▸ The data
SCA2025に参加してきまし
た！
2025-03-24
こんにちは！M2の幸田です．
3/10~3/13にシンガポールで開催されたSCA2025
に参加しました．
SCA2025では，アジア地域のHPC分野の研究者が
...
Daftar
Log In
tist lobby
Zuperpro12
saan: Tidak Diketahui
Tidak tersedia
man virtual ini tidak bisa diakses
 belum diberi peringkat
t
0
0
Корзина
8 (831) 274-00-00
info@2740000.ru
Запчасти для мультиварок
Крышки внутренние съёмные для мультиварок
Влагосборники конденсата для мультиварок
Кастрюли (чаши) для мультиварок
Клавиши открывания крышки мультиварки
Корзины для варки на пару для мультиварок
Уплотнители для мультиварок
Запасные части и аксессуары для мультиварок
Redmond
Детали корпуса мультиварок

▸ Directions for this task
Looking at the entries above, can you reproduce exactly the lines from the one that holds "SCA2025に参加してきまし" through the one that holds "SCA2025では，アジア地域のHPC分野の研究者が", and only those?

▸ Response
SCA2025に参加してきまし
た！
2025-03-24
こんにちは！M2の幸田です．
3/10~3/13にシンガポールで開催されたSCA2025
に参加しました．
SCA2025では，アジア地域のHPC分野の研究者が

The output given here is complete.